La Casa Blanca hizo el anuncio en un comunicado después de la cena que Xi mantuvo con el presidente de EEUU, Donald Trump, al terminar la cumbre del G20 en Buenos Aires.

El presidente Xi, en un gesto humanitario maravilloso, ha accedido a designar el fentanilo como sustancia controlada, lo que significa que la gente que venda fentanilo a Estados Unidos estará sujeta a la máxima pena bajo la ley en China“, dijo la portavoz de la Casa Blanca, Sarah Sanders, en un comunicado.

Trump había pedido a Xi en esa cena que criminalizara la venta y tráfico de fentanilo, un potente analgésico que es entre 50 y 100 veces más potente que la morfina y que está vinculado al crecimiento de las muertes por sobredosis de opiáceos en EEUU, a donde llega sobre todo desde China y México.

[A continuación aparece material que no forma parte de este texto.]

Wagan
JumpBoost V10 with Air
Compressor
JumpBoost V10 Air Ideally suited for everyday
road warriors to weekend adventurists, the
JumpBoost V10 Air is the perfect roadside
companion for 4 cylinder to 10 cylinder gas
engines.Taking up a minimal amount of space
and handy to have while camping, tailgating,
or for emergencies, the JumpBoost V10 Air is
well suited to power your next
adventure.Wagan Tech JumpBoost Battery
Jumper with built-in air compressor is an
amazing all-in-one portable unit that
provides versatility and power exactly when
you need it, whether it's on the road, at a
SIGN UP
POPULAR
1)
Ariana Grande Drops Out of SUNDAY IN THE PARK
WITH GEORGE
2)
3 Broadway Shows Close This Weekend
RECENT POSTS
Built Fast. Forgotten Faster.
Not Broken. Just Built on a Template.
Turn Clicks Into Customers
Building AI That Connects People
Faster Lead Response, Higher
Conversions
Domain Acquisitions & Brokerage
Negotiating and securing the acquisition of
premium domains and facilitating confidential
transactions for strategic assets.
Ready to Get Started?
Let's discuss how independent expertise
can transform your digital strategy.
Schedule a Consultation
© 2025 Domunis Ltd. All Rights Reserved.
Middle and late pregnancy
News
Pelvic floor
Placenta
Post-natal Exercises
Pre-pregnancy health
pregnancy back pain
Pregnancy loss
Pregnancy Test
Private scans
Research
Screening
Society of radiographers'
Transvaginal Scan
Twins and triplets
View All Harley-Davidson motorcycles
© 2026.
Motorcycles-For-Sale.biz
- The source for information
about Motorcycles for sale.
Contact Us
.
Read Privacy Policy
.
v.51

Un tema que plantearé será el problema del fentanilo que tenemos en Estados Unidos, que es un problema tremendo“, dijo Trump al inicio de su cena de trabajo con Xi en Buenos Aires, cuyo tema principal era el comercio y la guerra de aranceles entre ambas potencias.

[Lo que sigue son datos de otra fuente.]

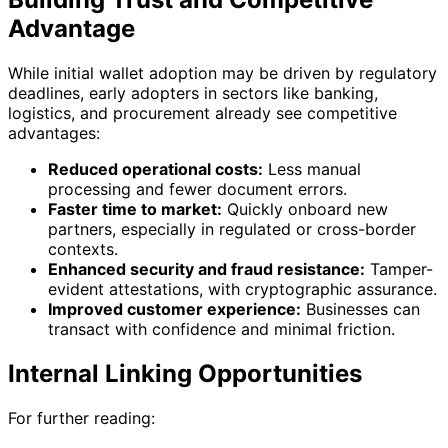
Advantage
While initial wallet adoption may be driven by regulatory
deadlines, early adopters in sectors like banking,
logistics, and procurement already see competitive
advantages:
Reduced operational costs:
Less manual
processing and fewer document errors.
Faster time to market:
Quickly onboard new
partners, especially in regulated or cross-border
contexts.
Enhanced security and fraud resistance:
Tamper-
evident attestations, with cryptographic assurance.
Improved customer experience:
Businesses can
transact with confidence and minimal friction.
Internal Linking Opportunities
For further reading: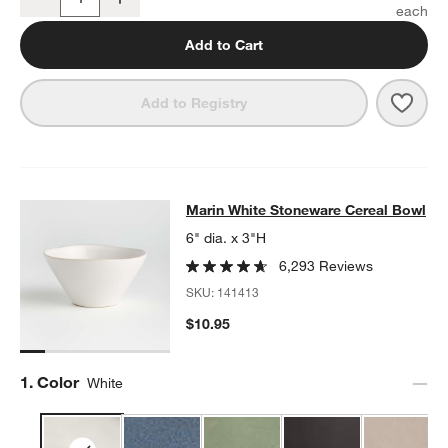
Quantity
Add to Cart
Save 
Mari
Add to Registry
Marin White Stoneware Cereal Bow
Marin White Stoneware Cereal Bowl
SKIP ITEMS
MARIN WHITE STONEWARE CEREAL BOWL
ITEMS SKIPPED. UN
6" dia. x 3"H
6,293 Reviews
SKU:
141413
$10.95
Step
1
.
Color
White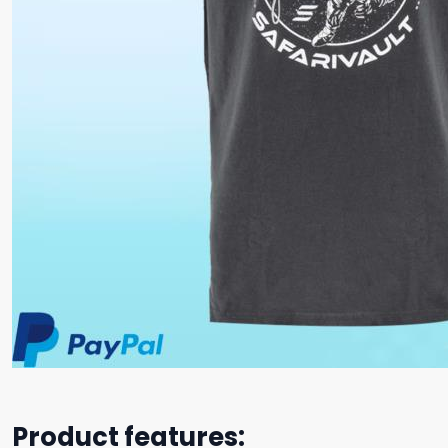
Product features: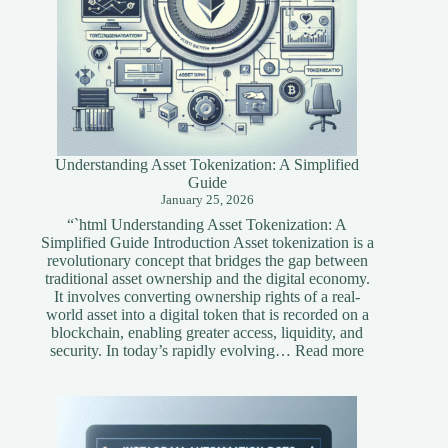
Understanding Asset Tokenization: A Simplified
Guide
January 25, 2026
“`html Understanding Asset Tokenization: A
Simplified Guide Introduction Asset tokenization is a
revolutionary concept that bridges the gap between
traditional asset ownership and the digital economy.
It involves converting ownership rights of a real-
world asset into a digital token that is recorded on a
blockchain, enabling greater access, liquidity, and
:
security. In today’s rapidly evolving…
Read more
Understandi
Asset
Tokenization
A
Simplified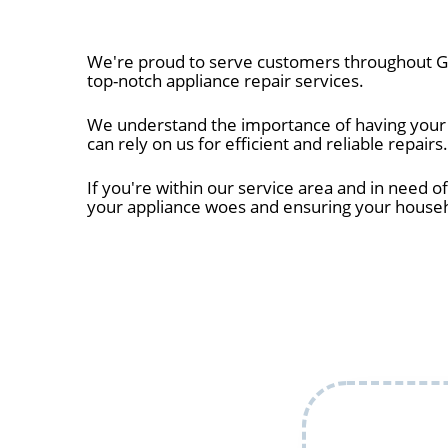
We're proud to serve customers throughout Gr
top-notch appliance repair services.
We understand the importance of having your a
can rely on us for efficient and reliable repairs.
If you're within our service area and in need of
your appliance woes and ensuring your house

“Le pediré al presidente que haga algo al respecto. Creo que podrá hacerlo, si lo pone (el fentanilo) en una categoría restringida, podremos básicamente detener ahí mismo (el problema). Criminalizarlo en China sería algo muy bueno”, añadió Trump.

En EEUU el fentanilo ya es una sustancia controlada, y solo puede usarse legalmente en hospitales como analgésico, normalmente destinado al tratamiento del cáncer avanzado, pero su potencia ha llevado a organizaciones criminales a producirlo de forma clandestina.

Esa sustancia entra en el país norteamericano “principalmente” desde China y México, según la Agencia Antidrogas Estadounidense (DEA).

Muchos de los estadounidenses adictos a opiáceos con receta, como OxyContin o Vicodin, buscan después heroína o analgésicos ilegales en las calles y compran sin saberlo fentanilo o productos mezclados con esa potente sustancia, algo a lo que la DEA atribuye parte del ascenso en las muertes por sobredosis.

Más de cuatro millones de estadounidenses -incluidos 250.000 adolescentes- son adictos a analgésicos de prescripción médica, y la sobredosis es la causa más común de muerte violenta en el país, por encima de los accidentes de tráfico o las armas, según la DEA.

La crisis de los opioides en los Estados Unidos marcó un nuevo récord de muertes por sobredosis: 72.000 en 2017, según estimados del Centro para el Control de las Enfermedades (CDC), lo cual implica un aumento de alrededor del 10% con respecto al año anterior. La cifra es tan alta que supera las muertes por HIV (12.000 en 2016), accidentes automovilísticos (40.000 en 2017) o armas de fuego (38.000 en 2016).